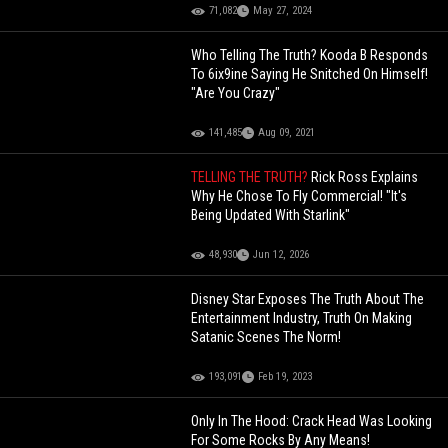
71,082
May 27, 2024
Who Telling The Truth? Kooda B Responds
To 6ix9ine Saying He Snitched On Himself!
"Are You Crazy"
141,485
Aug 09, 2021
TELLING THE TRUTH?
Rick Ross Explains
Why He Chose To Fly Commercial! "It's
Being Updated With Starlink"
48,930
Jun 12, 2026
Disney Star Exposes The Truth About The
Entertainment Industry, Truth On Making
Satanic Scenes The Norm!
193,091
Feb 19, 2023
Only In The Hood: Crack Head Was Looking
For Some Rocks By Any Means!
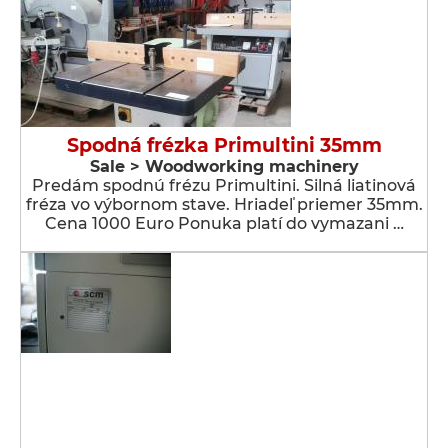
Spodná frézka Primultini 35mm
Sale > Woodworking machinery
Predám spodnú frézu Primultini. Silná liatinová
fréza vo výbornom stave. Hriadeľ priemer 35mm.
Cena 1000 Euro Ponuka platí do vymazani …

----

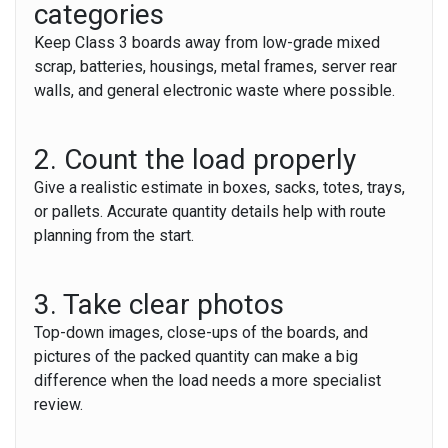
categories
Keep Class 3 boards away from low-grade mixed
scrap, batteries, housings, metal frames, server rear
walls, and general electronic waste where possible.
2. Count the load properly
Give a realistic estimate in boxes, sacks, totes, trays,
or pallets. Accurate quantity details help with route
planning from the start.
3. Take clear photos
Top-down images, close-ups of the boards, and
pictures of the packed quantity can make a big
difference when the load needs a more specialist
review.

----

Would you copy, word for word, only the lines above from the one containing "For Some Rocks By Any Means!" through the one containing "Cena 1000 Euro Ponuka platí do vymazani …", both included, and please leave out the pictures?

For Some Rocks By Any Means!
Spodná frézka Primultini 35mm
Sale > Woodworking machinery
Predám spodnú frézu Primultini. Silná liatinová
fréza vo výbornom stave. Hriadeľ priemer 35mm.
Cena 1000 Euro Ponuka platí do vymazani …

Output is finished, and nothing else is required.